(Extracted page text data)
*-*-*

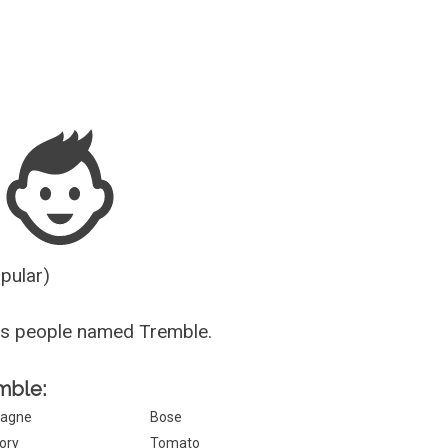
Guesser
opular)
us people named Tremble.
emble:
agne
Bose
ory
Tomato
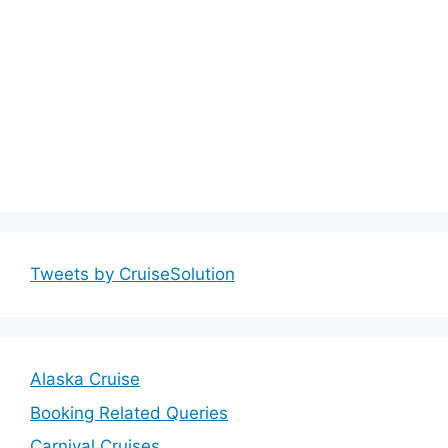
Tweets by CruiseSolution
Alaska Cruise
Booking Related Queries
Carnival Cruises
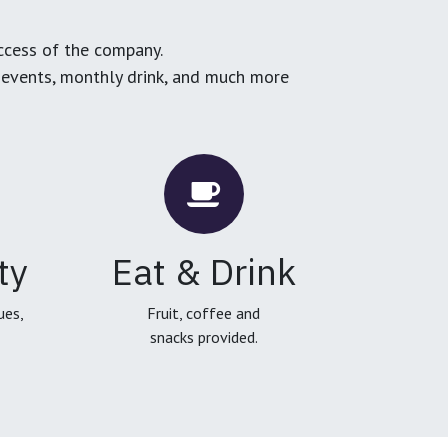
ccess of the company.
g events, monthly drink, and much more
ty
Eat & Drink
ues,
Fruit, coffee and
snacks provided.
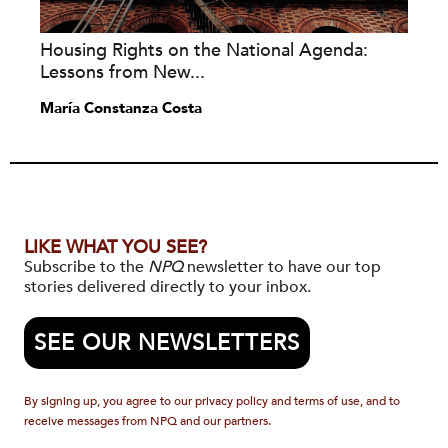
Housing Rights on the National Agenda:
Lessons from New...
María Constanza Costa
LIKE WHAT YOU SEE?
Subscribe to the
NPQ
newsletter to have our top
stories delivered directly to your inbox.
SEE OUR NEWSLETTERS
By signing up, you agree to our privacy policy and terms of use, and to
receive messages from NPQ and our partners.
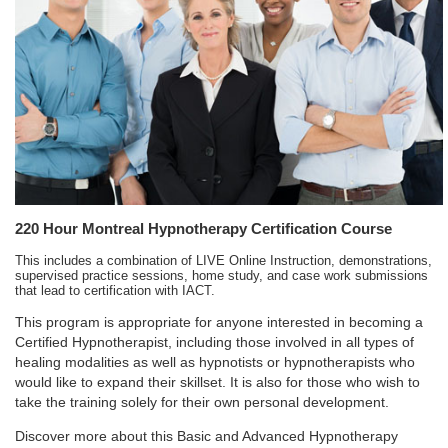
220 Hour Montreal Hypnotherapy Certification Course
This includes a combination of LIVE Online Instruction, demonstrations,
supervised practice sessions, home study, and case work submissions
that lead to certification with IACT.
This program is appropriate for anyone interested in becoming a
Certified Hypnotherapist, including those involved in all types of
healing modalities as well as hypnotists or hypnotherapists who
would like to expand their skillset. It is also for those who wish to
take the training solely for their own personal development.
Discover more about this Basic and Advanced Hypnotherapy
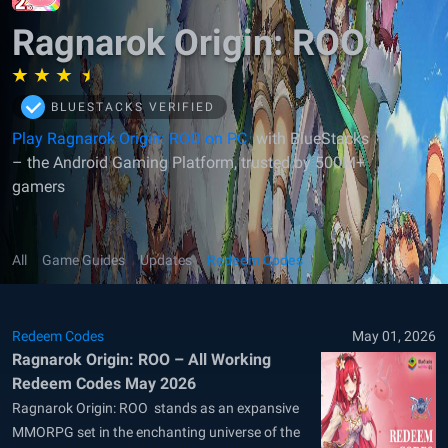
Ragnarok Origin: ROO
BLUESTACKS VERIFIED
Play Ragnarok Origin: ROO on PC
with BlueStacks
– the Android Gaming Platform, trusted by 500M+
gamers
All
Game Guides
Updates
Redeem Codes
Redeem Codes
May 01, 2026
Ragnarok Origin: ROO – All Working
Redeem Codes May 2026
Ragnarok Origin: ROO stands as an expansive
MMORPG set in the enchanting universe of the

*-*-*

_What you need to do_: Repeat the data in full, exactly as it stands, but drop every picture.

_Finished task_:
Guesser
opular)
us people named Tremble.
emble:
agne
Bose
ory
Tomato
Tweets by CruiseSolution
Alaska Cruise
Booking Related Queries
Carnival Cruises
ccess of the company.
g events, monthly drink, and much more
ty
Eat & Drink
ues,
Fruit, coffee and
snacks provided.
Housing Rights on the National Agenda:
Lessons from New...
María Constanza Costa
LIKE WHAT YOU SEE?
Subscribe to the
NPQ
newsletter to have our top
stories delivered directly to your inbox.
SEE OUR NEWSLETTERS
By signing up, you agree to our privacy policy and terms of use, and to
receive messages from NPQ and our partners.
220 Hour Montreal Hypnotherapy Certification Course
This includes a combination of LIVE Online Instruction, demonstrations,
supervised practice sessions, home study, and case work submissions
that lead to certification with IACT.
This program is appropriate for anyone interested in becoming a
Certified Hypnotherapist, including those involved in all types of
healing modalities as well as hypnotists or hypnotherapists who
would like to expand their skillset. It is also for those who wish to
take the training solely for their own personal development.
Discover more about this Basic and Advanced Hypnotherapy
Ragnarok Origin: ROO
BLUESTACKS VERIFIED
Play Ragnarok Origin: ROO on PC
with BlueStacks
– the Android Gaming Platform, trusted by 500M+
gamers
All
Game Guides
Updates
Redeem Codes
Redeem Codes
May 01, 2026
Ragnarok Origin: ROO – All Working
Redeem Codes May 2026
Ragnarok Origin: ROO stands as an expansive
MMORPG set in the enchanting universe of the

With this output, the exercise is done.